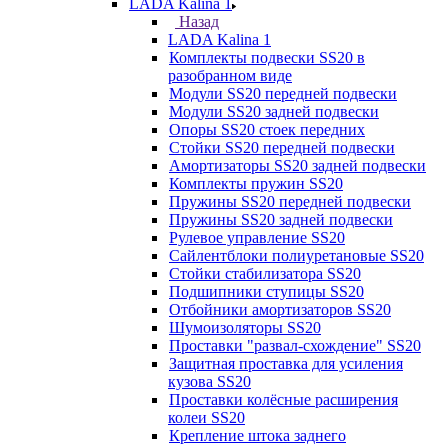
LADA Kalina 1
Назад
LADA Kalina 1
Комплекты подвески SS20 в
разобранном виде
Модули SS20 передней подвески
Модули SS20 задней подвески
Опоры SS20 стоек передних
Стойки SS20 передней подвески
Амортизаторы SS20 задней подвески
Комплекты пружин SS20
Пружины SS20 передней подвески
Пружины SS20 задней подвески
Рулевое управление SS20
Сайлентблоки полиуретановые SS20
Стойки стабилизатора SS20
Подшипники ступицы SS20
Отбойники амортизаторов SS20
Шумоизоляторы SS20
Проставки "развал-схождение" SS20
Защитная проставка для усиления
кузова SS20
Проставки колёсные расширения
колеи SS20
Крепление штока заднего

══════════════════════════════

PROMPT:
From the line containing "Стойки стабилизатора SS20" to the last line of the listing, write everything out exactly. Nothing outside that stretch belongs.

ANSWER SECTION:
Стойки стабилизатора SS20
Подшипники ступицы SS20
Отбойники амортизаторов SS20
Шумоизоляторы SS20
Проставки "развал-схождение" SS20
Защитная проставка для усиления
кузова SS20
Проставки колёсные расширения
колеи SS20
Крепление штока заднего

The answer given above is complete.